There're a couple of things to think about here. AR technology may seem like a gimmick or a flash in the pan to you, but that's because of existing technical and fiscal limitations. Holding your phone up at arm's length for any period of time is a pain, and a mugging invitation in some places, and it means your experience of AR has never been "immersive" for longer than a handful of seconds. That's limited how innovative people can get with current AR applications. Head-mounted displays, goggles, are a solution to this but the current players in the game don't have the big name social influence nor the raw cash to develop tech that's both clever, good-looking and that the average Joe—by the million—would be persuaded to wear.
Google can do this.
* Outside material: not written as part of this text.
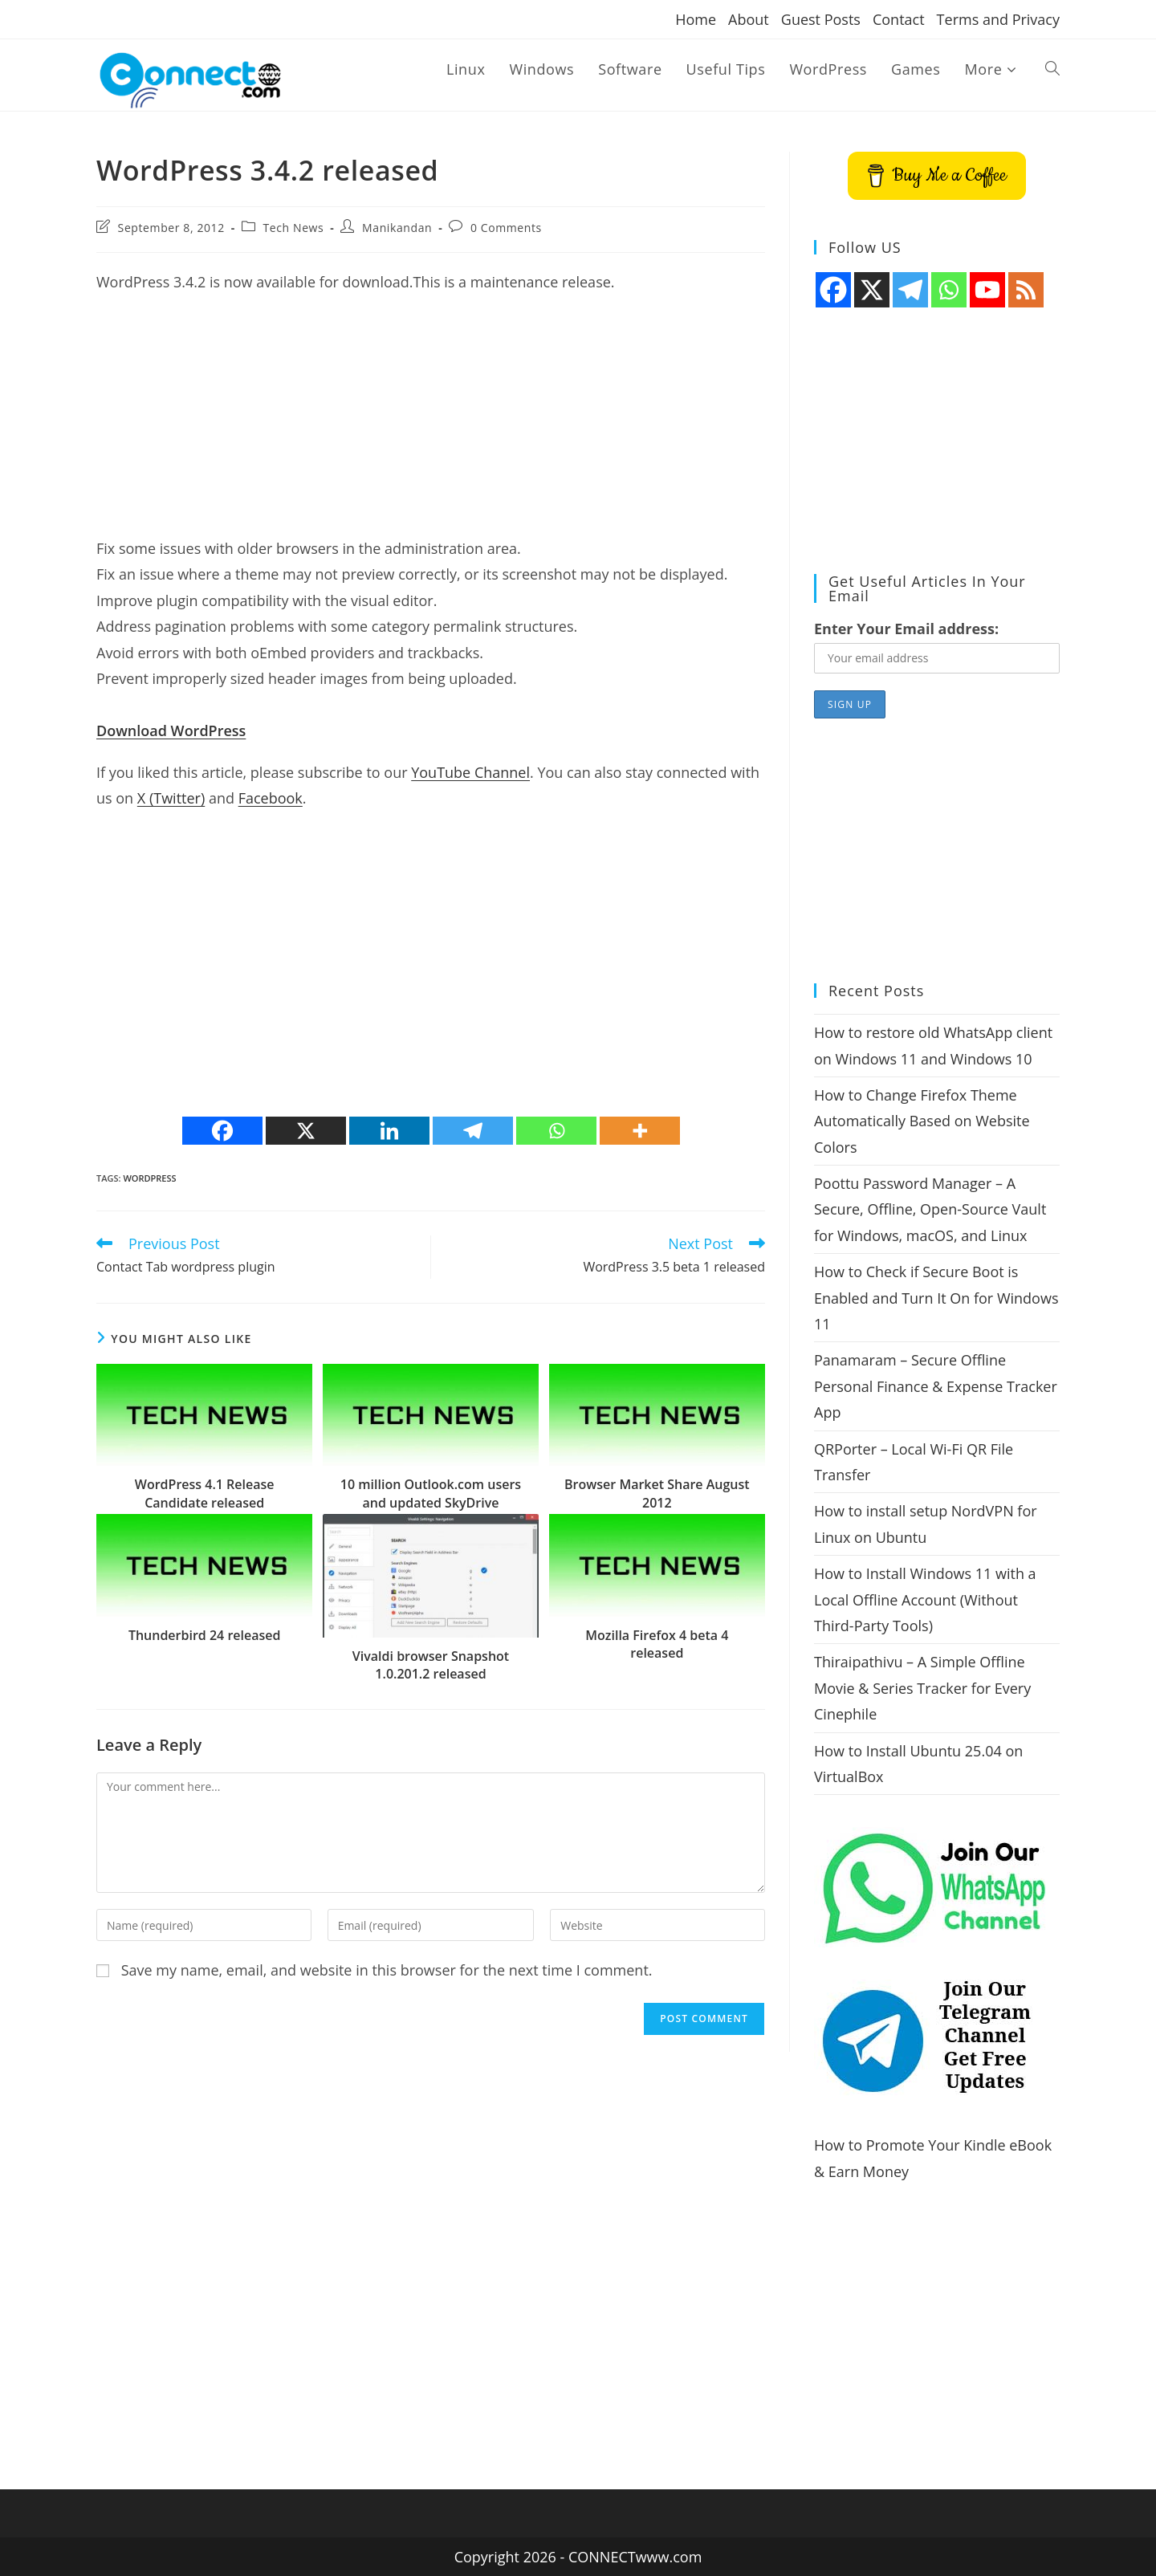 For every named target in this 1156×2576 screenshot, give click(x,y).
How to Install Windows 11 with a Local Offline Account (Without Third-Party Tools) (925, 1599)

With its Android tech and its ecosystem, it's also got access to data that other AR firms can't compete with and it has the globe-spanning clout to actually change habits. And don't worry that AR goggles would suffer the same user resistance as 3-D TV goggles—the experience delivered by AR is way more sci-fi than the slightly unsatisfying home 3-D experience: The information we've covered here simply assumes the goggles would overlay extra info, but what if they also let you see in the dark via IR, or spot the UV colors in flowers? Would you be more interested then? We're not imagining a near future where we all stroll around 24/7 with digital display goggles strapped to our faces—a fashion as ubiquitous as hats were in the early part of the 20th century. But if any firm has the power to make it a habit to slip on a pair to aid with work, navigation or shopping, it's Google.